WHAT YOU SHOULD DO - Each line of the material should be set down exactly. Pictures are not part of the copy.

EXCERPTED RECORDS -
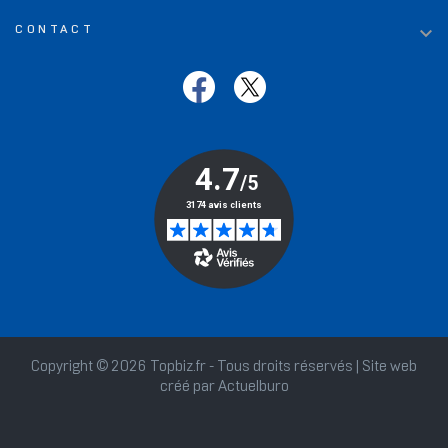

CONTACT
Copyright © 2026 Topbiz.fr - Tous droits réservés | Site web
créé par
Actuelburo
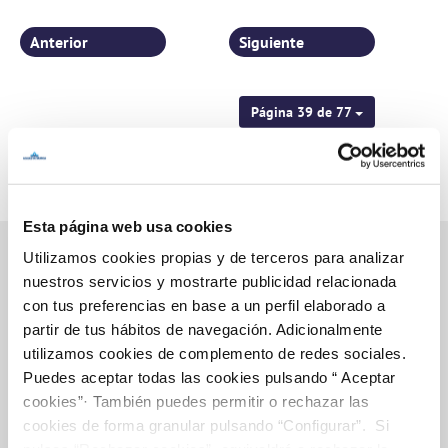
pedanías murcianas
Anterior
Siguiente
Página 39 de 77
Esta página web usa cookies
Utilizamos cookies propias y de terceros para analizar
nuestros servicios y mostrarte publicidad relacionada
con tus preferencias en base a un perfil elaborado a
Inicio
partir de tus hábitos de navegación. Adicionalmente
utilizamos cookies de complemento de redes sociales.
Puedes aceptar todas las cookies pulsando “ Aceptar
Gestiones Online
cookies”· También puedes permitir o rechazar las
cookies de forma granular pulsando “Configurar”. Si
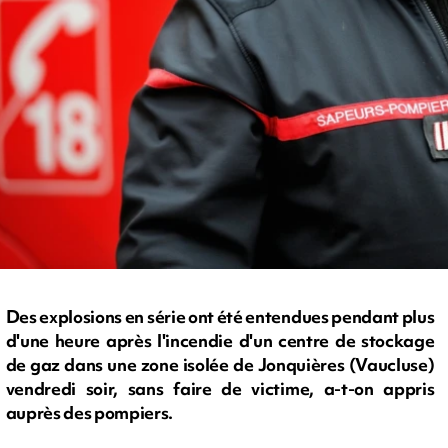
Des explosions en série ont été entendues pendant plus
d'une heure après l'incendie d'un centre de stockage
de gaz dans une zone isolée de Jonquières (Vaucluse)
vendredi soir, sans faire de victime, a-t-on appris
auprès des pompiers.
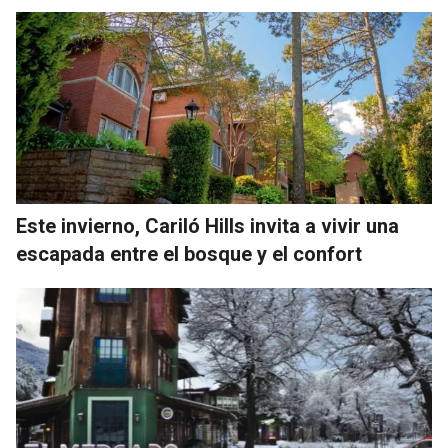
Este invierno, Cariló Hills invita a vivir una
escapada entre el bosque y el confort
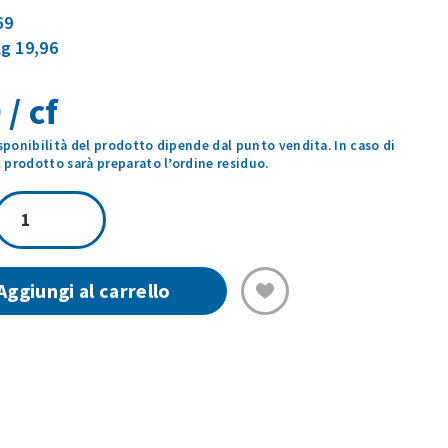
69
kg 19,96
 / cf
isponibilità del prodotto dipende dal punto vendita. In caso di
prodotto sarà preparato l’ordine residuo.
PETTO
DI
POLLO
AI
Aggiungi al carrello
LIMONI
CON
PATATE
250GR
quantità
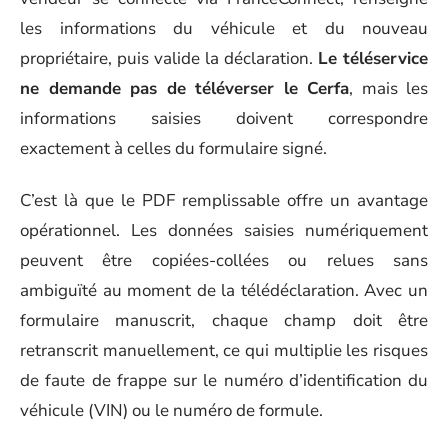
les informations du véhicule et du nouveau
propriétaire, puis valide la déclaration.
Le téléservice
ne demande pas de téléverser le Cerfa
, mais les
informations saisies doivent correspondre
exactement à celles du formulaire signé.
C’est là que le PDF remplissable offre un avantage
opérationnel. Les données saisies numériquement
peuvent être copiées-collées ou relues sans
ambiguïté au moment de la télédéclaration. Avec un
formulaire manuscrit, chaque champ doit être
retranscrit manuellement, ce qui multiplie les risques
de faute de frappe sur le numéro d’identification du
véhicule (VIN) ou le numéro de formule.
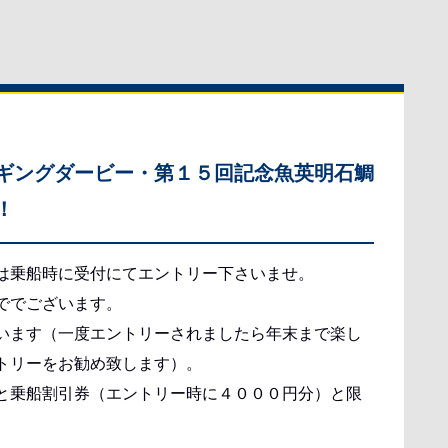
ギングダービー・第１５回記念魚英明石鯛
！
は乗船時に受付にてエントリー下さいませ。
ででございます。
います（一度エントリーされましたら年末まで楽し
トリーをお勧め致します）。
と乗船割引券（エントリー時に４０００円分）と限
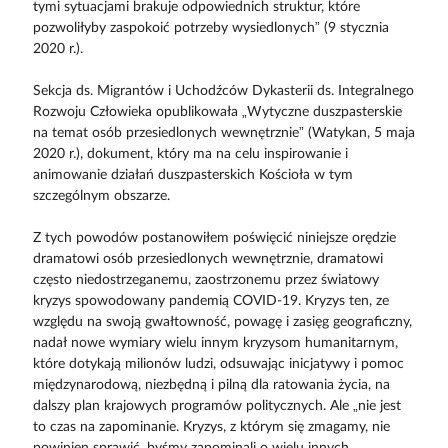
tymi sytuacjami brakuje odpowiednich struktur, które
pozwoliłyby zaspokoić potrzeby wysiedlonych” (9 stycznia
2020 r.).
Sekcja ds. Migrantów i Uchodźców Dykasterii ds. Integralnego
Rozwoju Człowieka opublikowała „Wytyczne duszpasterskie
na temat osób przesiedlonych wewnętrznie” (Watykan, 5 maja
2020 r.), dokument, który ma na celu inspirowanie i
animowanie działań duszpasterskich Kościoła w tym
szczególnym obszarze.
Z tych powodów postanowiłem poświęcić niniejsze orędzie
dramatowi osób przesiedlonych wewnętrznie, dramatowi
często niedostrzeganemu, zaostrzonemu przez światowy
kryzys spowodowany pandemią COVID-19. Kryzys ten, ze
względu na swoją gwałtowność, powagę i zasięg geograficzny,
nadał nowe wymiary wielu innym kryzysom humanitarnym,
które dotykają milionów ludzi, odsuwając inicjatywy i pomoc
międzynarodową, niezbędną i pilną dla ratowania życia, na
dalszy plan krajowych programów politycznych. Ale „nie jest
to czas na zapominanie. Kryzys, z którym się zmagamy, nie
powinien sprawić, byśmy zapominali o wielu innych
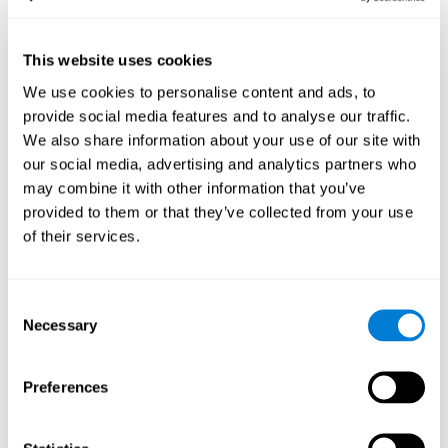
Jogos de tempo de reação e coordenação olho-mão, como "Pipe
Panic", ajudam os usuários a gerenciar seus recursos cognitivos
This website uses cookies
para otimizar seu desempenho. Isso os ajuda a traçar metas
We use cookies to personalise content and ads, to
cada vez mais complexas que exigirão maior destreza das
habilidades cognitivas envolvidas, ajudando a estimulá-los.
provide social media features and to analyse our traffic.
Como o jogo mental “Pipe Panic”
We also share information about your use of our site with
melhora minhas habilidades
our social media, advertising and analytics partners who
cognitivas?
may combine it with other information that you’ve
provided to them or that they’ve collected from your use
Tocar "Pipe Panic" estimula um padrão de ativação neural
of their services.
específico. Repetir e treinar consistentemente esse padrão pode
ajudar a otimizar as conexões neurais e ajudar os circuitos
neurais a se reorganizar e recuperar funções cognitivas
enfraquecidas ou danificadas.
Consent
Necessary
Selection
"Pipe Panic" ajuda a exercitar o tempo de reação, a coordenação
mão-olho e a percepção visual. Estimular consistentemente
essas habilidades pode ajudar a criar novas sinapses e melhorar
as funções cognitivas.
Preferences
O que acontece quando não treino
minhas habilidades cognitivas?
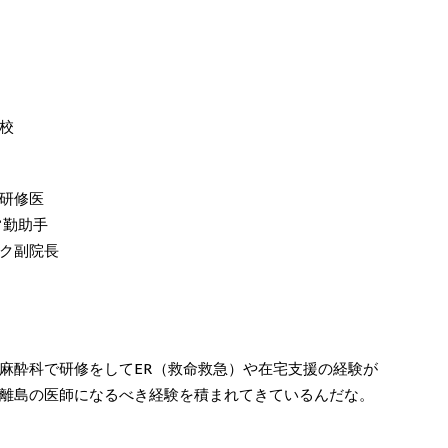
校
研修医
常勤助手
ク副院長
麻酔科で研修をしてER（救命救急）や在宅支援の経験が
離島の医師になるべき経験を積まれてきているんだな。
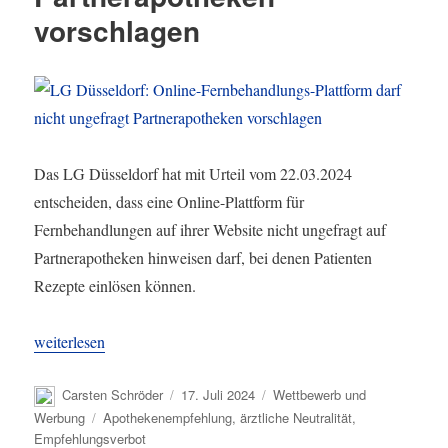
vorschlagen
Das LG Düsseldorf hat mit Urteil vom 22.03.2024
entscheiden, dass eine Online-Plattform für
Fernbehandlungen auf ihrer Website nicht ungefragt auf
Partnerapotheken hinweisen darf, bei denen Patienten
Rezepte einlösen können.
„LG Düsseldorf: Online-Fernbehandlungs-Plattform darf nicht un
weiterlesen
Autor
Veröffentlicht
Kategorien
Carsten Schröder
17. Juli 2024
Wettbewerb und
am
Schlagwörter
Werbung
Apothekenempfehlung
,
ärztliche Neutralität
,
Empfehlungsverbot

RESPONSE AREA -

CONTACT
Copyright © 2026 Topbiz.fr - Tous droits réservés | Site web
créé par
Actuelburo
pedanías murcianas
Anterior
Siguiente
Página 39 de 77
Esta página web usa cookies
Utilizamos cookies propias y de terceros para analizar
nuestros servicios y mostrarte publicidad relacionada
con tus preferencias en base a un perfil elaborado a
Inicio
partir de tus hábitos de navegación. Adicionalmente
utilizamos cookies de complemento de redes sociales.
Puedes aceptar todas las cookies pulsando “ Aceptar
Gestiones Online
cookies”· También puedes permitir o rechazar las
cookies de forma granular pulsando “Configurar”. Si
Des explosions en série ont été entendues pendant plus
d'une heure après l'incendie d'un centre de stockage
de gaz dans une zone isolée de Jonquières (Vaucluse)
vendredi soir, sans faire de victime, a-t-on appris
auprès des pompiers.
Este invierno, Cariló Hills invita a vivir una
escapada entre el bosque y el confort
69
kg 19,96
 / cf
isponibilità del prodotto dipende dal punto vendita. In caso di
prodotto sarà preparato l’ordine residuo.
PETTO
DI
POLLO
AI
Aggiungi al carrello
LIMONI
CON
PATATE
250GR
quantità
les informations du véhicule et du nouveau
propriétaire, puis valide la déclaration.
Le téléservice
ne demande pas de téléverser le Cerfa
, mais les
informations saisies doivent correspondre
exactement à celles du formulaire signé.
C’est là que le PDF remplissable offre un avantage
opérationnel. Les données saisies numériquement
peuvent être copiées-collées ou relues sans
ambiguïté au moment de la télédéclaration. Avec un
formulaire manuscrit, chaque champ doit être
retranscrit manuellement, ce qui multiplie les risques
de faute de frappe sur le numéro d’identification du
véhicule (VIN) ou le numéro de formule.
ギングダービー・第１５回記念魚英明石鯛
！
は乗船時に受付にてエントリー下さいませ。
ででございます。
います（一度エントリーされましたら年末まで楽し
トリーをお勧め致します）。
と乗船割引券（エントリー時に４０００円分）と限
tymi sytuacjami brakuje odpowiednich struktur, które
pozwoliłyby zaspokoić potrzeby wysiedlonych” (9 stycznia
2020 r.).
Sekcja ds. Migrantów i Uchodźców Dykasterii ds. Integralnego
Rozwoju Człowieka opublikowała „Wytyczne duszpasterskie
na temat osób przesiedlonych wewnętrznie” (Watykan, 5 maja
2020 r.), dokument, który ma na celu inspirowanie i
animowanie działań duszpasterskich Kościoła w tym
szczególnym obszarze.
Z tych powodów postanowiłem poświęcić niniejsze orędzie
dramatowi osób przesiedlonych wewnętrznie, dramatowi
często niedostrzeganemu, zaostrzonemu przez światowy
kryzys spowodowany pandemią COVID-19. Kryzys ten, ze
względu na swoją gwałtowność, powagę i zasięg geograficzny,
nadał nowe wymiary wielu innym kryzysom humanitarnym,
które dotykają milionów ludzi, odsuwając inicjatywy i pomoc
międzynarodową, niezbędną i pilną dla ratowania życia, na
dalszy plan krajowych programów politycznych. Ale „nie jest
to czas na zapominanie. Kryzys, z którym się zmagamy, nie
powinien sprawić, byśmy zapominali o wielu innych
Jogos de tempo de reação e coordenação olho-mão, como "Pipe
Panic", ajudam os usuários a gerenciar seus recursos cognitivos
This website uses cookies
para otimizar seu desempenho. Isso os ajuda a traçar metas
We use cookies to personalise content and ads, to
cada vez mais complexas que exigirão maior destreza das
habilidades cognitivas envolvidas, ajudando a estimulá-los.
provide social media features and to analyse our traffic.
Como o jogo mental “Pipe Panic”
We also share information about your use of our site with
melhora minhas habilidades
our social media, advertising and analytics partners who
cognitivas?
may combine it with other information that you’ve
provided to them or that they’ve collected from your use
Tocar "Pipe Panic" estimula um padrão de ativação neural
of their services.
específico. Repetir e treinar consistentemente esse padrão pode
ajudar a otimizar as conexões neurais e ajudar os circuitos
neurais a se reorganizar e recuperar funções cognitivas
enfraquecidas ou danificadas.
Consent
Necessary
Selection
"Pipe Panic" ajuda a exercitar o tempo de reação, a coordenação
mão-olho e a percepção visual. Estimular consistentemente
essas habilidades pode ajudar a criar novas sinapses e melhorar
as funções cognitivas.
Preferences
O que acontece quando não treino
minhas habilidades cognitivas?
校
研修医
常勤助手
ク副院長
麻酔科で研修をしてER（救命救急）や在宅支援の経験が
離島の医師になるべき経験を積まれてきているんだな。
vorschlagen
Das LG Düsseldorf hat mit Urteil vom 22.03.2024
entscheiden, dass eine Online-Plattform für
Fernbehandlungen auf ihrer Website nicht ungefragt auf
Partnerapotheken hinweisen darf, bei denen Patienten
Rezepte einlösen können.
„LG Düsseldorf: Online-Fernbehandlungs-Plattform darf nicht un
weiterlesen
Autor
Veröffentlicht
Kategorien
Carsten Schröder
17. Juli 2024
Wettbewerb und
am
Schlagwörter
Werbung
Apothekenempfehlung
,
ärztliche Neutralität
,
Empfehlungsverbot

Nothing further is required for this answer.